Here's another one, showing another 1/2" rectangle of a piece of plastic shining under a fluorescent light. I think this looks like a peaceful underwater scene, of a fan-shaped clump of seaweed, and a fish in the upper left, silvery in the radiant water. It beckons us to enjoy our day!
These are part of what's becoming a long list of photos posted to STEEMIT with many more to come.
You have a minor misspelling in the following sentence:
It should be minuscule instead of miniscule.Oh! Thanks! I thought I'd better look further, and discovered that although the word 'minuscule' has a Latin and French origin, that the alternative 'miniscule' is frequently used.

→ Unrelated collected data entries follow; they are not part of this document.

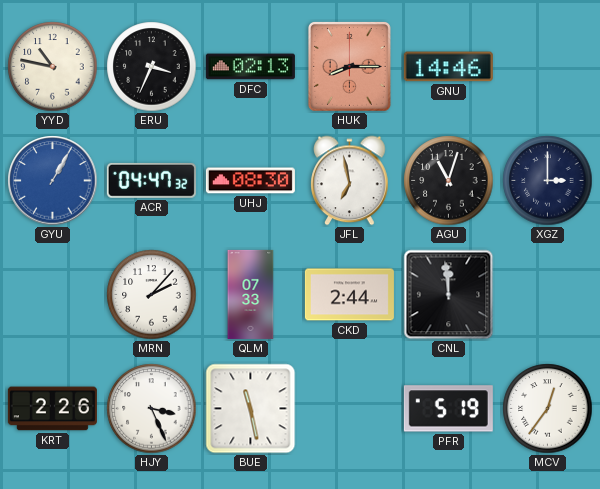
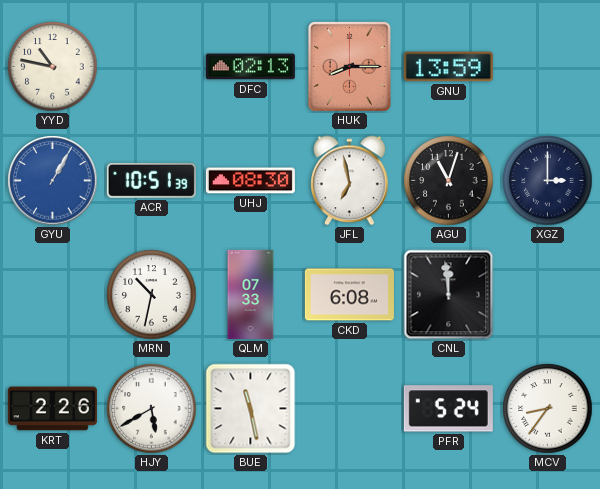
ERU: 3:34 -> none
GNU: 14:46 -> 13:59
ACR: 04:47 -> 10:51
MRN: 2:07 -> 10:32
CKD: 2:44 -> 6:08
HJY: 3:26 -> 5:40
PFR: 5:19 -> 5:24
MCV: 12:36 -> 8:36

Here, from stancarey@wordpress: "a minuscule matter of spelling":
"The common prefix mini- has probably lent minuscule a folk etymology that influences its contemporary spelling: miniscule is a popular variant. Pronunciation might also have played a part.
Here are some examples of miniscule I’ve come across in books:
There is even a miniscule dance floor for the perpendicular manifestations of horizontal intentions (Hugh Leonard, A Peculiar People)
Only in the microscopic domains of the atom, or the vast reaches of interstellar space, do miniscule discrepancies between nature according to Newton and nature according to Nature make themselves known. (Ian Stewart, Does God Play Dice? The New Mathematics of Chaos)
So, the alternative use exists and is not condemned. "Mini-" seemed right at first glance because these images are enlargements of "mini-sized" originals. Thanks for the dialogue!